03:10:16 Thursday January 08 2004
Ha! I got some things accomplished today. I believe that I am finally pulling out of the semester break funk that I have been in. Besides the work that I get paid for I have finally started writing up some lecture notes for the 490 course that I am teaching this semester.

You see, I really love teaching. I strongly believe that it is one of the most important jobs there is. People in the east tend to have the proper concept of teacher (or rather Sensei). If someone entrusts you with their children's education it is both a great honor and a great responsibility. Society as a whole would benefit immeasurably if we decided that teachers were a group that deserved to be respected and paid as much as doctors and lawyers. Then our best and brightest minds would go into teaching and within a few generations we would have reaped several hundred times our initial outlay.

I used to work for the Computer Science Department teaching C and C++ programming. At first I was pretty bad. Lehman sat in on my first class and was horrified. However, I have always believed teaching was important so I devoted myself to improving, and improve I did. Before long I had outstripped the other TAs and was promoted to course administrator. This is where things got hairy. Hairy like a sasquatch with hirsuitism. At this level I frequently had to go to the assistant head of the department and lobby for sufficient funds to run the course. I don't know how much you know about the way the academic system works, but a graduate student has about as much political pull in a department as he has gravitational pull on Jupiter. Needless to say I quickly expended all of my political capital.

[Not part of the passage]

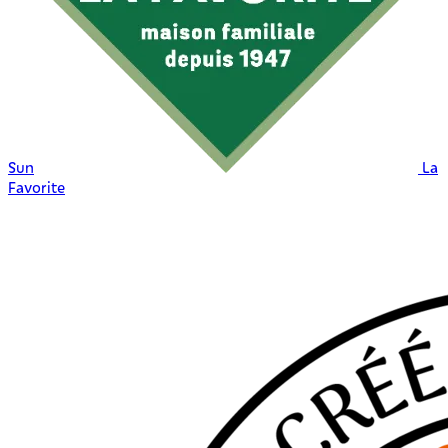
Sun
La
Favorite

Last semester I did not teach at all. I took a programming job with RCS. It is great. I get to work with people as geeky as myself and do something that I am good at. However, I miss teaching. So beginning next week I will be teaching a 490 experimental course for 3 to 4 students. Naturally, this work is gratis. The course will cover a variety of topics in computer music. It is not about listening to music or about how to use a particular piece of software. It is about how computers acquire, store, process, manipulate, and output sound. It is as much a course in information theory and digital signal processing as anything else. I am just happy to be teaching again and this time I am working outside of the beaurocracy so I do not expect the same difficulties as last time.